Below we simulate a pedigree assuming constant population size, non-overlaping generations, random mating, constant sex-ratio...
```{r}
nb_females <- 50
nb_males <- 50
nb_generations <- 10
ped <- data.frame(id=c(1:(nb_females+nb_males)), dam=NA, sire=NA, sex=c(rep(0, times=nb_females), rep(1,times=nb_males)), cohort=0)
nped <- ped
for(i in 1:nb_generations)
{
nped$cohort <- i
nped$id <- (max(ped$id)+1):(max(ped$id)+nb_females+nb_males)
nped$sex <- c(rep(0, times=nb_females), rep(1,times=nb_males))
nped$dam <- sample(x = ped$id[ped$sex==0 & ped$cohort== i-1], size = nb_females+nb_males, replace = TRUE)
nped$sire <- sample(x = ped$id[ped$sex==1 & ped$cohort== i-1], size = nb_females+nb_males, replace = TRUE)
ped <- rbind(ped, nped)
}
drawPedigree(Ped = ped[,1:3], cohorts = ped$cohort, sex = abs(1-ped$sex))
```
## Simulating phenotypes and breeding values
Simulating breeding values and phenotypes following a given pedigree is a bit more demanding, but the function phensim() in the package pedantics makes it easy.
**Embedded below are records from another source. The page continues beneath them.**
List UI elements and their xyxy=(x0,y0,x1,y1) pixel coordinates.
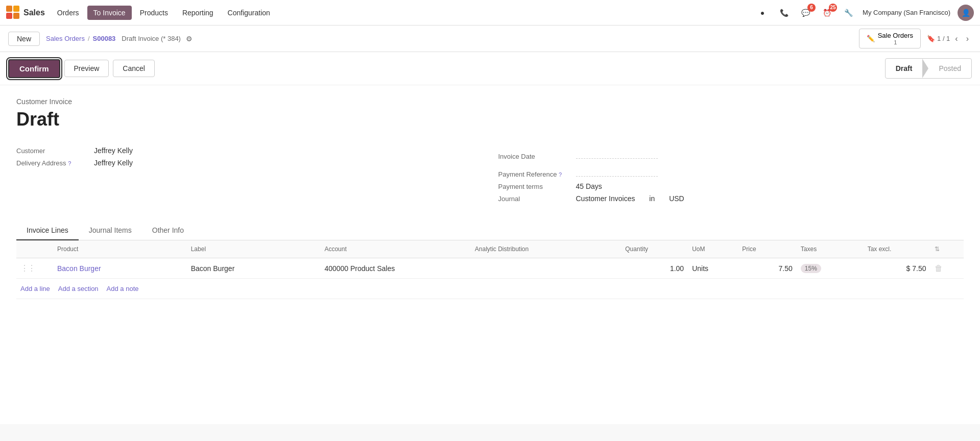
invoice-date-row: Invoice Date xyxy=(498,144,964,162)
delivery-help-icon[interactable]: ? xyxy=(68,160,71,166)
payment-terms-value[interactable]: 45 Days xyxy=(576,182,602,190)
row-label[interactable]: Bacon Burger xyxy=(187,258,321,279)
status-arrow xyxy=(922,59,928,78)
col-taxes-header: Taxes xyxy=(797,240,864,258)
invoice-title: Draft xyxy=(16,109,964,130)
sale-orders-label: Sale Orders xyxy=(878,32,913,39)
top-nav: Sales Orders To Invoice Products Reporti… xyxy=(0,0,980,26)
pagination: 🔖 1 / 1 ‹ › xyxy=(927,33,972,44)
clock-badge: 25 xyxy=(829,4,837,12)
invoice-form: Customer Jeffrey Kelly Delivery Address … xyxy=(16,144,964,205)
customer-label: Customer xyxy=(16,147,88,155)
nav-orders[interactable]: Orders xyxy=(51,6,85,20)
sale-orders-count: 1 xyxy=(878,39,913,45)
add-note-link[interactable]: Add a note xyxy=(107,285,139,292)
col-product-header: Product xyxy=(53,240,187,258)
breadcrumb-parent[interactable]: Sales Orders xyxy=(46,35,85,42)
col-actions-header[interactable]: ⇅ xyxy=(930,240,964,258)
delivery-address-row: Delivery Address ? Jeffrey Kelly xyxy=(16,157,482,169)
circle-status-icon[interactable]: ● xyxy=(755,6,770,20)
journal-currency-in: in xyxy=(649,194,655,203)
pagination-next[interactable]: › xyxy=(963,33,972,44)
row-taxes[interactable]: 15% xyxy=(797,258,864,279)
tab-journal-items[interactable]: Journal Items xyxy=(79,221,142,240)
row-uom[interactable]: Units xyxy=(688,258,738,279)
status-flow: Draft Posted xyxy=(885,58,972,79)
tab-invoice-lines[interactable]: Invoice Lines xyxy=(16,221,79,240)
invoice-type: Customer Invoice xyxy=(16,97,964,106)
new-button[interactable]: New xyxy=(8,32,40,46)
nav-reporting[interactable]: Reporting xyxy=(176,6,220,20)
clock-icon[interactable]: ⏰ 25 xyxy=(820,6,834,20)
phone-icon[interactable]: 📞 xyxy=(777,6,791,20)
col-label-header: Label xyxy=(187,240,321,258)
table-row: ⋮⋮ Bacon Burger Bacon Burger 400000 Prod… xyxy=(16,258,964,279)
nav-to-invoice[interactable]: To Invoice xyxy=(87,6,132,20)
chat-badge: 6 xyxy=(807,4,816,12)
chat-icon[interactable]: 💬 6 xyxy=(798,6,812,20)
user-avatar[interactable]: 👤 xyxy=(958,5,974,21)
payment-reference-row: Payment Reference ? xyxy=(498,162,964,180)
bookmark-icon[interactable]: 🔖 xyxy=(927,35,935,42)
cancel-button[interactable]: Cancel xyxy=(113,60,155,77)
breadcrumb-current[interactable]: S00083 xyxy=(93,35,116,42)
row-analytic[interactable] xyxy=(471,258,621,279)
journal-label: Journal xyxy=(498,195,570,203)
invoice-date-label: Invoice Date xyxy=(498,153,570,160)
pagination-prev[interactable]: ‹ xyxy=(952,33,961,44)
table-header: Product Label Account Analytic Distribut… xyxy=(16,240,964,258)
journal-value[interactable]: Customer Invoices xyxy=(576,194,635,203)
row-delete[interactable]: 🗑 xyxy=(930,258,964,279)
tax-badge[interactable]: 15% xyxy=(801,264,821,273)
row-price[interactable]: 7.50 xyxy=(738,258,797,279)
add-section-link[interactable]: Add a section xyxy=(58,285,99,292)
row-tax-excl: $ 7.50 xyxy=(864,258,930,279)
payment-reference-input[interactable] xyxy=(576,164,658,177)
confirm-button[interactable]: Confirm xyxy=(8,59,60,78)
pagination-text: 1 / 1 xyxy=(937,35,950,42)
svg-rect-0 xyxy=(6,6,12,12)
customer-value[interactable]: Jeffrey Kelly xyxy=(94,146,133,155)
settings-icon[interactable]: 🔧 xyxy=(841,6,855,20)
table-footer: Add a line Add a section Add a note xyxy=(16,279,964,299)
app-logo: Sales xyxy=(6,6,45,20)
settings-gear-icon[interactable]: ⚙ xyxy=(186,35,193,43)
column-settings-icon[interactable]: ⇅ xyxy=(935,246,940,253)
add-line-link[interactable]: Add a line xyxy=(20,285,50,292)
col-analytic-header: Analytic Distribution xyxy=(471,240,621,258)
row-product[interactable]: Bacon Burger xyxy=(53,258,187,279)
drag-handle[interactable]: ⋮⋮ xyxy=(16,258,53,279)
invoice-date-input[interactable] xyxy=(576,146,658,159)
row-quantity[interactable]: 1.00 xyxy=(621,258,688,279)
preview-button[interactable]: Preview xyxy=(64,60,109,77)
tab-other-info[interactable]: Other Info xyxy=(142,221,194,240)
delivery-address-label: Delivery Address ? xyxy=(16,159,88,167)
nav-products[interactable]: Products xyxy=(134,6,174,20)
status-posted[interactable]: Posted xyxy=(928,60,971,77)
payment-terms-row: Payment terms 45 Days xyxy=(498,180,964,192)
col-price-header: Price xyxy=(738,240,797,258)
product-link[interactable]: Bacon Burger xyxy=(57,264,101,273)
payment-ref-help-icon[interactable]: ? xyxy=(559,172,562,178)
journal-currency-code: USD xyxy=(669,194,684,203)
customer-row: Customer Jeffrey Kelly xyxy=(16,144,482,157)
delete-icon[interactable]: 🗑 xyxy=(935,264,943,273)
status-draft[interactable]: Draft xyxy=(886,60,923,77)
payment-reference-label: Payment Reference ? xyxy=(498,170,570,178)
sub-header: New Sales Orders / S00083 Draft Invoice … xyxy=(0,26,980,52)
table-body: ⋮⋮ Bacon Burger Bacon Burger 400000 Prod… xyxy=(16,258,964,279)
draft-label: Draft Invoice (* 384) xyxy=(122,35,181,42)
svg-rect-2 xyxy=(6,13,12,19)
col-quantity-header: Quantity xyxy=(621,240,688,258)
svg-rect-1 xyxy=(13,6,19,12)
app-logo-icon xyxy=(6,6,20,20)
edit-icon: ✏️ xyxy=(867,35,875,42)
col-drag-header xyxy=(16,240,53,258)
svg-rect-3 xyxy=(13,13,19,19)
sale-orders-button[interactable]: ✏️ Sale Orders 1 xyxy=(859,29,921,48)
row-account[interactable]: 400000 Product Sales xyxy=(320,258,470,279)
form-right: Invoice Date Payment Reference ? Payment… xyxy=(498,144,964,205)
form-left: Customer Jeffrey Kelly Delivery Address … xyxy=(16,144,482,205)
nav-configuration[interactable]: Configuration xyxy=(222,6,276,20)
delivery-address-value[interactable]: Jeffrey Kelly xyxy=(94,159,133,167)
Below, we simulate a phenotypic trait with an additive genetic variance of 4, and a total phenotypic variance of 6+4=10 (so, the heritability is 40%).
```{r phenotypes}
res <- phensim(pedigree = ped[,1:3], traits = 1, randomA = 4, randomE = 6, returnAllEffects = TRUE)
```
Because we asked the function to return all effect, the function returns two objects. The object phenotypes contains the phenotypic values only, what we would observe in nature. The object allEffects contains phenotypic values, environmental values, and breeding values, as well as the pedigree.